Wegen der Pandemie gelten vorübergehend Mietkosten von Hartz IV-Empfängern grundsätzlich als angemessen. Einer weiteren Prüfung bedarf es laut LSG Celle nicht. Doch in einem anderen Beschluss formuliert das Gericht auch Grenzen.
Der neue § 67 Abs. 3 Sozialgesetzbuch II (SGB II) sieht vor, dass in den Corona-Zeiten für sechs Monate keine Prüfung der Angemessenheit der Mietkosten von Hartz IV-Leistungsbeziehern erfolgt. Dies gilt auch unabhängig davon, ob die Hilfsbedürftigkeit durch die Pandemie verursacht wurde, erläutert das Landessozialgericht Niedersachsen-Bremen (LSG) (Beschl. v. 29.9.2020, L 11 AS 508/20 B ER). Die Vorschrift führe aber nicht dazu, dass ein Jobcenter "sehenden Auges" Leistungen zu Unrecht gewähre, stellt das Gericht an anderer Stelle klar (Beschl. v. 22.9.2020, L 11 AS 415/20 B ER).
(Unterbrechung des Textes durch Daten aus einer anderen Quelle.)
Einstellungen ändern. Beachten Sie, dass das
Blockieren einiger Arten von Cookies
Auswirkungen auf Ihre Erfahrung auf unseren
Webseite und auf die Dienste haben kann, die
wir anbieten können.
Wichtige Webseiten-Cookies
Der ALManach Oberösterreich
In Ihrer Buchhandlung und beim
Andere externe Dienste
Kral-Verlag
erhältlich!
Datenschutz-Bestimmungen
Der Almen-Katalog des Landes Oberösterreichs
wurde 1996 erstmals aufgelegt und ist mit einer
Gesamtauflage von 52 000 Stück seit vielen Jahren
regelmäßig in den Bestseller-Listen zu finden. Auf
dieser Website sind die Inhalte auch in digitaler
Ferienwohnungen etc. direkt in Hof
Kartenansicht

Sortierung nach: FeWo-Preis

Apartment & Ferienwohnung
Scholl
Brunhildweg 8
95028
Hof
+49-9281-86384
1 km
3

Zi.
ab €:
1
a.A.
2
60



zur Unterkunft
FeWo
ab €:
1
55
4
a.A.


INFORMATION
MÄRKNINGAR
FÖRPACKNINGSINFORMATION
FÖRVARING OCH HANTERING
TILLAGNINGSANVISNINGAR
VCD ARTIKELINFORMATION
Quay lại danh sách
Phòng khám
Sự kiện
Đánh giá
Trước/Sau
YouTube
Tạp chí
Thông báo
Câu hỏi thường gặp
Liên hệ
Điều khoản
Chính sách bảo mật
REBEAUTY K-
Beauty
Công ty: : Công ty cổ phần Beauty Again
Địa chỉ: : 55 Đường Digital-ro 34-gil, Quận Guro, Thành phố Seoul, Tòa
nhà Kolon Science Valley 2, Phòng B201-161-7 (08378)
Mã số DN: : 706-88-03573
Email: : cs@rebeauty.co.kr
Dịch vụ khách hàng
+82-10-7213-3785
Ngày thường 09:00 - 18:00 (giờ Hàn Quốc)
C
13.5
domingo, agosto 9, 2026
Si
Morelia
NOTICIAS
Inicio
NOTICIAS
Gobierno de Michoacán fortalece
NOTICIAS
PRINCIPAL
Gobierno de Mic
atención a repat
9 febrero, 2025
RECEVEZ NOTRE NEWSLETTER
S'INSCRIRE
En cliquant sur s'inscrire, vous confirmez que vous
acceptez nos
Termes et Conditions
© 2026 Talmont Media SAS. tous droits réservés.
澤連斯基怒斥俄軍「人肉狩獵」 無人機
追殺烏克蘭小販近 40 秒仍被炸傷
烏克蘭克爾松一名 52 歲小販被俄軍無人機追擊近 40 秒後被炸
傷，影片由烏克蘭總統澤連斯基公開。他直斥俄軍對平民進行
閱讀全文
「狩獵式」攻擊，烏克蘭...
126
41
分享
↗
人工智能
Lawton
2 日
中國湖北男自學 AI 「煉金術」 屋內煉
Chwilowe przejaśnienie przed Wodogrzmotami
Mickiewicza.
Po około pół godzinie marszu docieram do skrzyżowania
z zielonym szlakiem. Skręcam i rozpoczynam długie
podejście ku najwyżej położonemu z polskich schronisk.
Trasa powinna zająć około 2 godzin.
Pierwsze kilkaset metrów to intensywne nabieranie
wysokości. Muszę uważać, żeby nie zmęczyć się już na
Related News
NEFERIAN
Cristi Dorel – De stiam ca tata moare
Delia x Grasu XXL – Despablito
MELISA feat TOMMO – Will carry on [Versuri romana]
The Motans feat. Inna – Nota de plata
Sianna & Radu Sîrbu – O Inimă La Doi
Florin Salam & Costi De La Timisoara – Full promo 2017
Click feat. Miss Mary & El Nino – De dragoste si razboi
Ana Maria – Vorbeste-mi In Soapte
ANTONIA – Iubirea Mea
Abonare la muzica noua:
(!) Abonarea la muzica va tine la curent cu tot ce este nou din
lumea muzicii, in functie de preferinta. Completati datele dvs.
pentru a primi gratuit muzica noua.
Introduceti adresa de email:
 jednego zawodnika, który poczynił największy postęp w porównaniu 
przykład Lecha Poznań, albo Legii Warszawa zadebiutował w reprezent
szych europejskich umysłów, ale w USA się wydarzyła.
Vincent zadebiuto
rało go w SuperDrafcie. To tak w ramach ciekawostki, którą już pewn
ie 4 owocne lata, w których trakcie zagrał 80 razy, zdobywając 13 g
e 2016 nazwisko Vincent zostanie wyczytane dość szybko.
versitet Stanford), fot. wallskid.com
Eine Familie aus der Region Hannover lebte mit vier Kindern in einer Vierzimmerwohnung. Als dann ein weiteres Kind geboren wurde, zog die Familie im September 2020 in ein Einfamilienhaus mit sechs Zimmern. Die Mietkosten beliefen sich dafür auf 1.300 Euro, angemessen wären aber nach den üblichen Maßstäben nur 919 Euro gewesen. Das Jobcenter verweigerte daher die Übernahme der vollen Mietkosten.
Dem trat das LSG nun aber entgegen und verpflichtete das Jobcenter zur vollen Zahlung. Aufgrund der Hartz IV Coronaregeln erfolge vorübergehend keine Prüfung, ob die zu zahlende Miete zu teuer sei. Dies gelte unabhängig davon, ob die Wohnung neu oder seit langem bewohnt werde. Außerdem sei nicht relevant, ob die Hilfsbedürftigkeit der Familie oder der Umzug coronabedingt erfolgten. Eine solche Ursächlichkeit fordere § 67 Abs. 3 SGB II gerade nicht. Das Gericht wies abschließend daraufhin, dass die Norm eine unwiderlegbare Fiktion sei, die dem Wortlaut nach keine Begrenzung habe und daher auch auf besonders hohe und sogar Luxusmieten anzuwenden sei.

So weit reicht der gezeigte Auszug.